I said it before when the EULA for Service Pack 2 came out, but it's time to say it again: It really is time to abandon Microsoft Windows. This time, I say this because of this sort of thing: Not only are the spyware authors developing faster than Microsoft can, they are now firmly venturing into the territory where Microsoft can't win, even in theory, without drastic measures that few users are going to take.

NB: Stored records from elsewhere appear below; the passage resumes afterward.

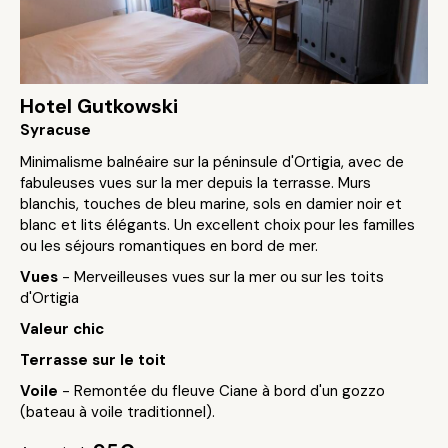
Hotel Gutkowski
Syracuse
Minimalisme balnéaire sur la péninsule d'Ortigia, avec de
fabuleuses vues sur la mer depuis la terrasse. Murs
blanchis, touches de bleu marine, sols en damier noir et
blanc et lits élégants. Un excellent choix pour les familles
ou les séjours romantiques en bord de mer.
Vues
- Merveilleuses vues sur la mer ou sur les toits
d'Ortigia
Valeur chic
Terrasse sur le toit
Voile
- Remontée du fleuve Ciane à bord d'un gozzo
(bateau à voile traditionnel).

And this one's not an esoteric legal argument that even I have to concede most likely won't matter practically; this is an argument based on the fact that not only is it impossible to keep your Windows machine clean if you use it on the Internet, it will soon be impossible to clean your machine after the fact without a full, clean re-install of the OS and all programs. (Technically, you don't quite have to wipe the hard drive, you could leave data on there, but all programs must be removed; any or all of them could have been changed to re-infect the machine, even on a clean OS. This isn't even as hard as it sounds.) Unclean Windows machines rapidly become unusable due to the resources consumed by the spyware and other even nastier stuff.

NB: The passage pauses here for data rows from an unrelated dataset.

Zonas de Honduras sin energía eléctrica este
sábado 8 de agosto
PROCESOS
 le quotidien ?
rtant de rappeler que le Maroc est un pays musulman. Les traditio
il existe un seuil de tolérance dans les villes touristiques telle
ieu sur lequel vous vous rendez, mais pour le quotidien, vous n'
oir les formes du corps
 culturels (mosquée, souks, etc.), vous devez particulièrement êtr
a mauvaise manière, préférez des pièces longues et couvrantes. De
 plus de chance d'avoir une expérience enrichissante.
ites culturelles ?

My nightmare would be, if I used Windows, being a child-porn conduit and not even knowing it until the FBI busted down my door. It seems to me once they've decided you're a child porn peddler, it would take a lot to unconvince them, and God help you if you go to prison for any time at all, even accidentally or waiting for trial, on that charge. How likely is this? I don't precisely know, but it is plausible enough to reasonably concern me, especially as there are other things that compromised Windows machines do like spam people and participate in Distributed Denial of Service attacks that are enough to really bother me, and in a lot of cases, at the very least end up with your Internet connection terminated.

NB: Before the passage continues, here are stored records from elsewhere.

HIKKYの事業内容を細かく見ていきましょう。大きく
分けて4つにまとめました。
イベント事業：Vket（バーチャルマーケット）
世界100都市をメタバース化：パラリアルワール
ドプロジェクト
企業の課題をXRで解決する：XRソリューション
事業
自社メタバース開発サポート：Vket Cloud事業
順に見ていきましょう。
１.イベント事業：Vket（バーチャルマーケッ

The spyware and worse writers are getting good, and unlike spammers, they seem to have some people on board with real skill. Lately it's taken a skilled operator just to stem the tide.... but with the rootkits and attacks coming up now, even a skilled operator will have to resort to periodic complete re-installations to be sure they are clean, and given that a "re-installation" can take two days+ and you can get re-infected quite before you update (a single typo in your browser and it can be all over), that's not practical.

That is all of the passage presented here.